A group of Victory Alabang singles and I got together last week to respond to this ad to “adopt a day” in Villamor Airbase, and serve the Haiyan/Yolanda survivors who were coming to Manila. Honestly, when I posted it on our singles Facebook group, I didn’t know exactly what to do. I hadn’t figured it all out. I just wanted to gather people and be involved with helping the evacuees/survivors.

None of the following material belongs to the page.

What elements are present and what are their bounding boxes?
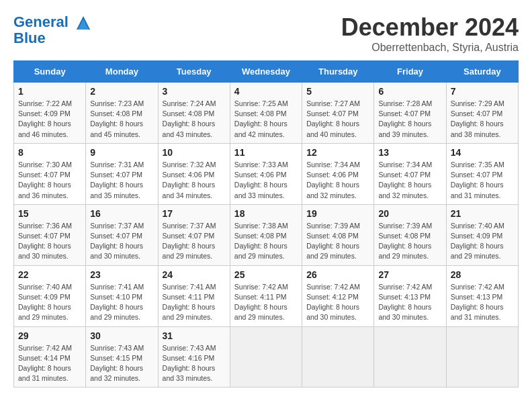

I am just grateful that the people who responded were the “right” people for the job. I believe they were looking for an opportunity to do more for our fellow countrymen. It was a long thread, but we were able to decide which day to go and choose who would be in charge of what. We decided to bring relief goods, packed meals, and to cook and serve hot noodle soup there for 200, at least 1 flight-full of people. We initially wanted to bring survivors home to their relatives in Manila, but we hesitated because we had transportation issues (i.e., number coding). I also, being a woman and not very good with directions, though willing, could not really commit to bringing them where they needed to go. I was concerned with my time because I would be leaving the girls at home — our helper would leave in the afternoon and King would be going on a debriefing in the evening due to his Tacloban trip. We decided that some of us would be food servers, food runners, marshals, and one would be a counsellor (he was the only one trained to do debriefing with traumatized victims), and immediately registered online.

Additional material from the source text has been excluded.